As soon as you see your colleagues, you're going to be tempted to complain or gossip. Zack says this is one of the riskiest things you can do because you never know who might overhear, remember or repeat your comments. She was once in a bathroom when two co-workers were gossiping about a third. Suddenly, the victim threw open the door of one of the stalls and said, "You don't know anything about me!" before storming out. "They were deservedly mortified," says Zack.
Step 7: Move to a new group after every third sip of your drink.
Make it a point to circulate before you hear (or tell) the same stories twice. Refer to your list of easy conversation enders: "I'm going to the bathroom," "I'm going to the bar for a glass of water," and "I'm going to the buffet." Zack's more professional standbys include, "I'm sure you have other people you want to talk to," and "I promised myself I'd circulate." We once knew an executive who was able to introduce us to the nearest co-worker (in a flattering way), quickly summarize what we'd been talking about and then hand off the conversation and slip away with a smile.
Step 8: At karaoke parties, play to the crowd.
As much as you avoid stepping up to the mike in your personal life, you're part of the company, which means your job tonight is to sing at least one song.
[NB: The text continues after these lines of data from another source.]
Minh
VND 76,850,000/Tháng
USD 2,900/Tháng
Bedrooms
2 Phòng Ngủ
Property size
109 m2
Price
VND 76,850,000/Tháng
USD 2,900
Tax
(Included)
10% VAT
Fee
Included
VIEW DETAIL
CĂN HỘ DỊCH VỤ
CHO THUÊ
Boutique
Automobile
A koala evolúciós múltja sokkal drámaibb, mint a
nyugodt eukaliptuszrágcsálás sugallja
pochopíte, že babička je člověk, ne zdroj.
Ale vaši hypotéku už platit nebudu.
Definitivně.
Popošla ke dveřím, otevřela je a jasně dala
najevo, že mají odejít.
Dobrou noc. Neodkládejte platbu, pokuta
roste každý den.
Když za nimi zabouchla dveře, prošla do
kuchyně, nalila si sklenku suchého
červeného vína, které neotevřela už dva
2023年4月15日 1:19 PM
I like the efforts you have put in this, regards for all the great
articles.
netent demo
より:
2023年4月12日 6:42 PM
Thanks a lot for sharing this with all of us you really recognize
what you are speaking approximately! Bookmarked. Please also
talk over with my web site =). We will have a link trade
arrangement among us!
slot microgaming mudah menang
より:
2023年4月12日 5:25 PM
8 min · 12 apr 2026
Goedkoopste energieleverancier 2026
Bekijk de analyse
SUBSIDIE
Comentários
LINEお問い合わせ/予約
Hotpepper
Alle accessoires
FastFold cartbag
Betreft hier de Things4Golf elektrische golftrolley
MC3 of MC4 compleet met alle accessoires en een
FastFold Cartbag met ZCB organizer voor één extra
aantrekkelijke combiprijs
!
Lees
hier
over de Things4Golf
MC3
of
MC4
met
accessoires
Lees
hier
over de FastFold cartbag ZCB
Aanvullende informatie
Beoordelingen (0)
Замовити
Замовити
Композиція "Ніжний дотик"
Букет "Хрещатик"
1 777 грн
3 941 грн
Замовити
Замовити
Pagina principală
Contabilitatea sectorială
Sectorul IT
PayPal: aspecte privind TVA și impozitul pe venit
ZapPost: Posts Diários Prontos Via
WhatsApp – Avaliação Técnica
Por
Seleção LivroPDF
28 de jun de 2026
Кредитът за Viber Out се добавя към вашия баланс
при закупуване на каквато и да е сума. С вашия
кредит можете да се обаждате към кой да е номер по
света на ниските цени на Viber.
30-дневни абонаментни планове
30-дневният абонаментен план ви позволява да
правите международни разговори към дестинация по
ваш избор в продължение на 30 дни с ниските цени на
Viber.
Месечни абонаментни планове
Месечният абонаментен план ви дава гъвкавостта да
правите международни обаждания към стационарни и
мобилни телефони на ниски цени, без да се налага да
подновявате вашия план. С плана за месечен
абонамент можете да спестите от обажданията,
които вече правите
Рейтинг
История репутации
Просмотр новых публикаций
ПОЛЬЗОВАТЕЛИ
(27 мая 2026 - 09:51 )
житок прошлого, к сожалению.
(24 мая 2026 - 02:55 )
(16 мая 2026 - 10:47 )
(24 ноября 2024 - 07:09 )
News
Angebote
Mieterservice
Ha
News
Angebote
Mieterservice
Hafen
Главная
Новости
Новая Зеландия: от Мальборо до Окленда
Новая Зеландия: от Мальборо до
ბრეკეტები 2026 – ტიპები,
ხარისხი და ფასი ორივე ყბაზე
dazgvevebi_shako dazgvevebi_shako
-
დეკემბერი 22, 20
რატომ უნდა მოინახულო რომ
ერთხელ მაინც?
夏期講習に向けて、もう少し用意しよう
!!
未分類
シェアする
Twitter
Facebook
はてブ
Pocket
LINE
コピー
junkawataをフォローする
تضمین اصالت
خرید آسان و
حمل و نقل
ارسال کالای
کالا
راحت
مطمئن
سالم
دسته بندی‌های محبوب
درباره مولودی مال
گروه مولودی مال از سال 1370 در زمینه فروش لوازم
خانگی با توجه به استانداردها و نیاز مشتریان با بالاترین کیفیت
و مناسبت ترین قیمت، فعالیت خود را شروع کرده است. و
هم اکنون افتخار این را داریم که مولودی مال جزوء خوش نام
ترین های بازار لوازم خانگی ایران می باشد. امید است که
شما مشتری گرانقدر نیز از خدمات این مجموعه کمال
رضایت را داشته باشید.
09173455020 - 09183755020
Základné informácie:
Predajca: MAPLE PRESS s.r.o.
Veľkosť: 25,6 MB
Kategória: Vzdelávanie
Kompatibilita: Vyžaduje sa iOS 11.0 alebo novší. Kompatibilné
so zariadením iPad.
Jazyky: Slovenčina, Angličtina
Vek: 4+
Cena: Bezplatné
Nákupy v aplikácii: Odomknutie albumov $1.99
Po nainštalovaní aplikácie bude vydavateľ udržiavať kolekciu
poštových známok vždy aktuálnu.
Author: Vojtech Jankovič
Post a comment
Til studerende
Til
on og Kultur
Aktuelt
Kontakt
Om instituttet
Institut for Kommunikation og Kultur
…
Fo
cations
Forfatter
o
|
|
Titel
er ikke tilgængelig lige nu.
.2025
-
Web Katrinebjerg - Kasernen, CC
Period. We asked the managers at some of the country's most popular karaoke bars to tell us the crowd-pleasers that even a novice can handle. Every single one nominated "Don't Stop Believin'" by Journey. "When this song starts playing, everyone will join in," says Teddy Mui, general manager of Winnie's in New York City. Did someone already sing this? Go with "Sweet Caroline" by Neil Diamond. "It's the best song for office parties—and nonoffice parties too," says Frank Huang, the karaoke host and event coordinator at the Mint in San Francisco. "Everyone knows the chorus: 'So good! So good!' So catchy!" Want to get the crowd swaying and snapping instead of belting out the tune with you? Elton John is your best friend: Mui and Huang recommend "Tiny Dancer" and "Don't Go Breaking My Heart," which is great for duets.
Step 9: Just say no to the after-party.
There is nothing to be gained—and lots to lose—by staying out late. Whatever happens, whoever screws up, everyone will be talking about it on Monday.